Mowing often enough to remove only the top 1/3 of the leaf at a time with a razor-sharp lawn mower blade is the foundation of proper mowing.

The optimal mowing height for your lawn should be 6.5 – 7.5 cm (2-1/2 – 3”) during cool or wet weather and 7.5 – 8.5 cm (3 – 3-1/2”) in the summer heat. This will keep the grass healthy and thick.

A lush thick lawn provides more soil surface shading, which helps prevent the establishment of many annual grassy and broadleaf weeds. Maintaining a dense and healthy lawn is the best weed control.

Spring

The lawn mower settings you choose for the first spring mowing will in large part depend on the condition of your lawn. If your lawn appears to be long, matted down and perhaps infected with snow mold, you will have to rake it first to stand the blades straight up.

The lawn should then be mowed at 1.3 cm (1/2”) below your summer mowing height. This will remove the majority of infected tissue, which will stimulate new growth and promote that long-awaited green-up.

If the lawn appears to have been cut at the proper height the preceding fall, you should not need to mow it shorter to encourage green-up. This should happen naturally, perhaps with the help of a light raking.

Fall

Whether it’s done in the heat of summer or in the cool temperatures of the fall when the growth rate of your lawn slows down, short mowing can be damaging either way. Your mower should be set at the maximum height when the cool weather of autumn arrives. This will help stimulate stunted roots.

For the final mowing of the year, however, lower your mowing height by 1.3 cm (1/2”) below the standard summer mowing height. This will help the foliage prepare itself for winter and avoid damage from the disease.

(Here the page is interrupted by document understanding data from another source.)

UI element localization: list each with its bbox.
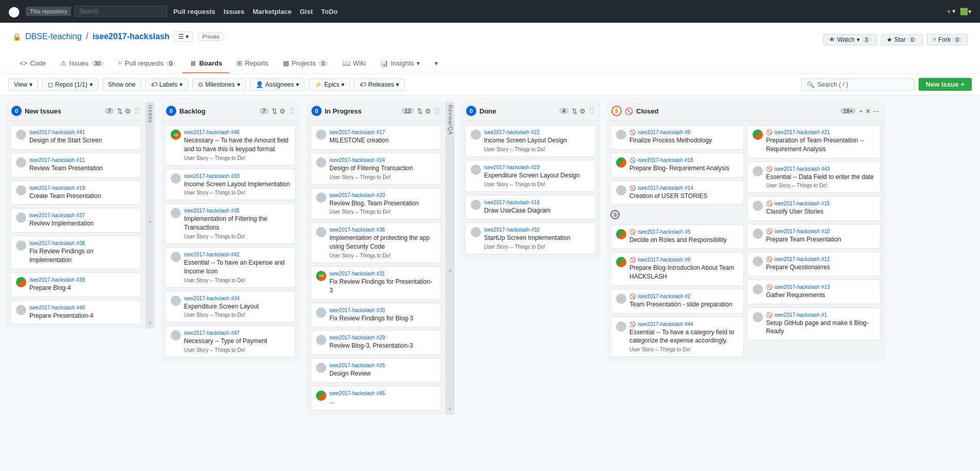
card-14[interactable]: 🚫 isee2017-hackslash #14 Creation of USE… — [610, 181, 744, 205]
card-37[interactable]: isee2017-hackslash #37 Review Implementa… — [10, 208, 141, 233]
drag-handle[interactable]: ⠿ — [589, 106, 595, 116]
settings-icon[interactable]: ⚙ — [579, 107, 586, 115]
tab-more[interactable]: ▾ — [427, 54, 445, 73]
list-view-button[interactable]: ☰ ▾ — [174, 31, 193, 42]
tab-code[interactable]: <> Code — [12, 54, 53, 73]
settings-icon[interactable]: ⚙ — [279, 107, 286, 115]
card-17[interactable]: isee2017-hackslash #17 MILESTONE creatio… — [310, 125, 441, 150]
nav-todo[interactable]: ToDo — [321, 8, 338, 15]
repos-button[interactable]: ◻ Repos (1/1) ▾ — [42, 78, 98, 91]
nav-issues[interactable]: Issues — [224, 8, 244, 15]
tab-boards[interactable]: ⫼ Boards — [182, 54, 229, 73]
repo-context-label[interactable]: This repository — [26, 7, 71, 16]
card-8[interactable]: 🚫 isee2017-hackslash #8 Finalize Process… — [610, 125, 744, 150]
card-31[interactable]: +3 isee2017-hackslash #31 Fix Review Fin… — [310, 266, 441, 300]
settings-icon[interactable]: ⚙ — [125, 107, 131, 115]
add-icon[interactable]: + — [859, 107, 863, 115]
show-one-button[interactable]: Show one — [103, 78, 141, 91]
card-38[interactable]: isee2017-hackslash #38 Fix Review Findin… — [10, 236, 141, 269]
user-avatar-icon[interactable]: 🟩▾ — [960, 8, 972, 15]
watch-button[interactable]: 👁 Watch ▾ 3 — [823, 34, 877, 45]
epics-button[interactable]: ⚡ Epics ▾ — [309, 78, 350, 91]
card-44[interactable]: 🚫 isee2017-hackslash #44 Essential -- To… — [610, 317, 744, 358]
card-22[interactable]: isee2017-hackslash #22 Income Screen Lay… — [465, 125, 596, 157]
drag-handle[interactable]: ⠿ — [434, 106, 440, 116]
view-button[interactable]: View ▾ — [8, 78, 38, 91]
tab-pull-requests[interactable]: ⑂ Pull requests 0 — [111, 54, 182, 73]
card-13[interactable]: 🚫 isee2017-hackslash #13 Gather Requirem… — [747, 280, 881, 304]
global-search-input[interactable] — [74, 6, 167, 17]
card-11[interactable]: isee2017-hackslash #11 Review Team Prese… — [10, 153, 141, 177]
review-qa-handle[interactable]: Review/QA ○ ○ — [445, 102, 455, 415]
card-33[interactable]: isee2017-hackslash #33 Income Screen Lay… — [165, 169, 296, 201]
github-logo[interactable]: ⬤ — [8, 5, 20, 18]
card-9[interactable]: 🚫 isee2017-hackslash #9 Prepare Blog-Int… — [610, 252, 744, 286]
card-47[interactable]: isee2017-hackslash #47 Necessary -- Type… — [165, 326, 296, 358]
fork-button[interactable]: ⑂ Fork 0 — [927, 34, 968, 45]
card-20[interactable]: isee2017-hackslash #20 Review Blog, Team… — [310, 188, 441, 220]
settings-icon[interactable]: ⚙ — [425, 107, 431, 115]
icebox-handle[interactable]: Icebox ○ ○ — [145, 102, 155, 329]
card-36[interactable]: isee2017-hackslash #36 Implementation of… — [310, 222, 441, 263]
card-25[interactable]: isee2017-hackslash #25 Design Review — [310, 358, 441, 383]
card-35[interactable]: isee2017-hackslash #35 Implementation of… — [165, 203, 296, 244]
tab-insights[interactable]: 📊 Insights ▾ — [373, 54, 427, 73]
card-12[interactable]: 🚫 isee2017-hackslash #12 Prepare Questio… — [747, 252, 881, 277]
nav-gist[interactable]: Gist — [300, 8, 312, 15]
card-42[interactable]: isee2017-hackslash #42 Essential -- To h… — [165, 247, 296, 288]
card-29[interactable]: isee2017-hackslash #29 Review Blog-3, Pr… — [310, 330, 441, 355]
card-10[interactable]: 🚫 isee2017-hackslash #10 Prepare Team Pr… — [747, 224, 881, 249]
tab-issues[interactable]: ⚠ Issues 30 — [53, 54, 111, 73]
labels-button[interactable]: 🏷 Labels ▾ — [145, 78, 188, 91]
add-icon[interactable]: ＋▾ — [945, 7, 956, 16]
card-title: Create Team Presentation — [29, 192, 136, 201]
tab-projects[interactable]: ▦ Projects 0 — [276, 54, 335, 73]
card-40[interactable]: isee2017-hackslash #40 Prepare Presentat… — [10, 300, 141, 325]
card-34[interactable]: isee2017-hackslash #34 Expenditure Scree… — [165, 291, 296, 323]
milestones-label: Milestones — [205, 81, 235, 88]
card-2[interactable]: 🚫 isee2017-hackslash #2 Team Presentatio… — [610, 289, 744, 314]
card-1[interactable]: 🚫 isee2017-hackslash #1 Setup GitHub pag… — [747, 307, 881, 341]
more-icon[interactable]: ⋯ — [873, 107, 879, 115]
card-18[interactable]: 🚫 isee2017-hackslash #18 Prepare Blog- R… — [610, 153, 744, 177]
repo-owner[interactable]: DBSE-teaching — [25, 32, 81, 41]
star-button[interactable]: ★ Star 0 — [881, 34, 923, 45]
card-21[interactable]: 🚫 isee2017-hackslash #21 Preparation of … — [747, 125, 881, 158]
drag-handle[interactable]: ⠿ — [289, 106, 295, 116]
card-30[interactable]: isee2017-hackslash #30 Fix Review Findin… — [310, 303, 441, 328]
repo-name[interactable]: isee2017-hackslash — [92, 32, 169, 41]
card-repo: 🚫 isee2017-hackslash #1 — [766, 312, 875, 318]
card-32[interactable]: isee2017-hackslash #32 StartUp Screen Im… — [465, 222, 596, 254]
card-title: Income Screen Layout Design — [484, 136, 590, 145]
sort-icon[interactable]: ⇅ — [417, 107, 423, 115]
milestones-button[interactable]: ⊙ Milestones ▾ — [192, 78, 245, 91]
releases-button[interactable]: 🏷 Releases ▾ — [354, 78, 405, 91]
card-39[interactable]: isee2017-hackslash #39 Prepare Blog-4 — [10, 272, 141, 297]
card-repo: 🚫 isee2017-hackslash #44 — [629, 321, 738, 327]
card-45[interactable]: isee2017-hackslash #45 ... — [310, 386, 441, 411]
nav-marketplace[interactable]: Marketplace — [253, 8, 291, 15]
card-46[interactable]: +3 isee2017-hackslash #46 Necessary -- T… — [165, 125, 296, 166]
tab-wiki[interactable]: 📖 Wiki — [335, 54, 373, 73]
card-5[interactable]: 🚫 isee2017-hackslash #5 Decide on Roles … — [610, 224, 744, 249]
nav-pull-requests[interactable]: Pull requests — [173, 8, 215, 15]
sort-icon[interactable]: ⇅ — [272, 107, 277, 115]
tab-reports[interactable]: ⊞ Reports — [229, 54, 276, 73]
assignees-button[interactable]: 👤 Assignees ▾ — [250, 78, 305, 91]
sort-icon[interactable]: ⇅ — [117, 107, 123, 115]
drag-handle[interactable]: ⠿ — [134, 106, 140, 116]
card-15[interactable]: 🚫 isee2017-hackslash #15 Classify User S… — [747, 196, 881, 221]
sort-icon[interactable]: ⇅ — [572, 107, 577, 115]
card-repo: isee2017-hackslash #20 — [329, 192, 436, 198]
backlog-title: Backlog — [179, 107, 256, 115]
card-16[interactable]: isee2017-hackslash #16 Draw UseCase Diag… — [465, 195, 596, 220]
card-24[interactable]: isee2017-hackslash #24 Design of Filteri… — [310, 153, 441, 185]
avatar — [471, 227, 481, 237]
card-23[interactable]: isee2017-hackslash #23 Expenditure Scree… — [465, 160, 596, 192]
close-icon[interactable]: ✕ — [865, 107, 871, 115]
card-19[interactable]: isee2017-hackslash #19 Create Team Prese… — [10, 181, 141, 205]
card-41[interactable]: isee2017-hackslash #41 Design of the Sta… — [10, 125, 141, 150]
board-search[interactable]: 🔍 Search ( / ) — [801, 78, 915, 91]
new-issue-button[interactable]: New Issue + — [919, 78, 972, 91]
card-43[interactable]: 🚫 isee2017-hackslash #43 Essential -- Da… — [747, 161, 881, 193]
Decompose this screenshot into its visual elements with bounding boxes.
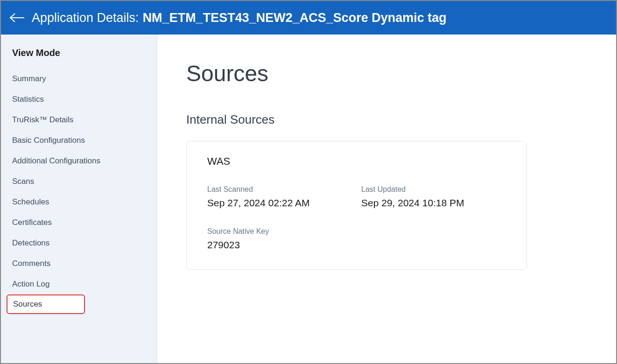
sidebar-item-scans[interactable]: Scans <box>1 171 157 192</box>
sidebar-item-trurisk-details[interactable]: TruRisk™ Details <box>1 110 157 130</box>
field-last-updated: Last Updated Sep 29, 2024 10:18 PM <box>361 185 506 209</box>
field-native-key: Source Native Key 279023 <box>207 227 361 251</box>
section-title: Internal Sources <box>186 112 587 127</box>
sidebar-item-action-log[interactable]: Action Log <box>1 274 157 294</box>
sidebar: View Mode Summary Statistics TruRisk™ De… <box>1 35 157 363</box>
main-content: Sources Internal Sources WAS Last Scanne… <box>157 35 616 363</box>
sidebar-item-summary[interactable]: Summary <box>1 69 157 89</box>
last-scanned-label: Last Scanned <box>207 185 361 194</box>
sidebar-item-comments[interactable]: Comments <box>1 253 157 274</box>
back-button[interactable] <box>8 9 26 27</box>
sidebar-item-statistics[interactable]: Statistics <box>1 89 157 110</box>
source-card: WAS Last Scanned Sep 27, 2024 02:22 AM L… <box>186 141 527 270</box>
sidebar-item-schedules[interactable]: Schedules <box>1 192 157 212</box>
page-title: Sources <box>186 61 587 86</box>
last-updated-value: Sep 29, 2024 10:18 PM <box>361 197 506 209</box>
field-last-scanned: Last Scanned Sep 27, 2024 02:22 AM <box>207 185 361 209</box>
sidebar-title: View Mode <box>1 48 157 69</box>
native-key-value: 279023 <box>207 239 361 251</box>
app-header: Application Details: NM_ETM_TEST43_NEW2_… <box>1 1 616 35</box>
last-updated-label: Last Updated <box>361 185 506 194</box>
header-app-name: NM_ETM_TEST43_NEW2_ACS_Score Dynamic tag <box>143 11 447 25</box>
last-scanned-value: Sep 27, 2024 02:22 AM <box>207 197 361 209</box>
sidebar-item-additional-configurations[interactable]: Additional Configurations <box>1 151 157 171</box>
sidebar-item-sources[interactable]: Sources <box>7 294 85 314</box>
arrow-left-icon <box>9 12 25 23</box>
source-name: WAS <box>207 155 506 168</box>
native-key-label: Source Native Key <box>207 227 361 236</box>
header-title-prefix: Application Details: <box>32 11 139 25</box>
sidebar-item-certificates[interactable]: Certificates <box>1 212 157 233</box>
sidebar-item-detections[interactable]: Detections <box>1 233 157 253</box>
sidebar-item-basic-configurations[interactable]: Basic Configurations <box>1 130 157 151</box>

As well, the clippings from the final mowing should be left on the lawn as mulch only if a mulching mower can be used. This will supply nutrients and protect the base of each grass blade (known as the crown), which is the most delicate part of the plant.

Raking

Spring

Sometimes when the lawn is matted down with various winter damage symptoms, a good raking will remove excess leaves or debris and stand the grass blades straight up to prepare it for its first mowing of the year.

This will also air the grass plants out, exposing all parts of the plant to the sun, which encourages growth and green-up. If the ground is too wet and/or a stiff garden rake is used, a lot of desirable grasses can be unintentionally removed. In addition to using a proper leaf or fan rake, it is important not to begin spring raking too early.

Fall

It is important to remove all large piles of debris that cannot be mulched back into the lawn with your lawn mower. As mentioned above, a light layer of mulch is beneficial.

However, large quantities of debris will not break down quickly, which will damage the lawn by suffocating it. This debris will also provide an ideal environment for damaging disease organisms and rodents which can wreak havoc on your lawn the following spring.

Professional Services

Following these tips should help you to minimize the damage caused to your lawn by unfavorable winter weather conditions. Note that specific recommendations and advice will differ by region.

You can always enlist the help of a knowledgeable turf management professional who understands the subtleties of these lawn care requirements; they can take a worry off your mind and help to give you an excellent green lawn each spring!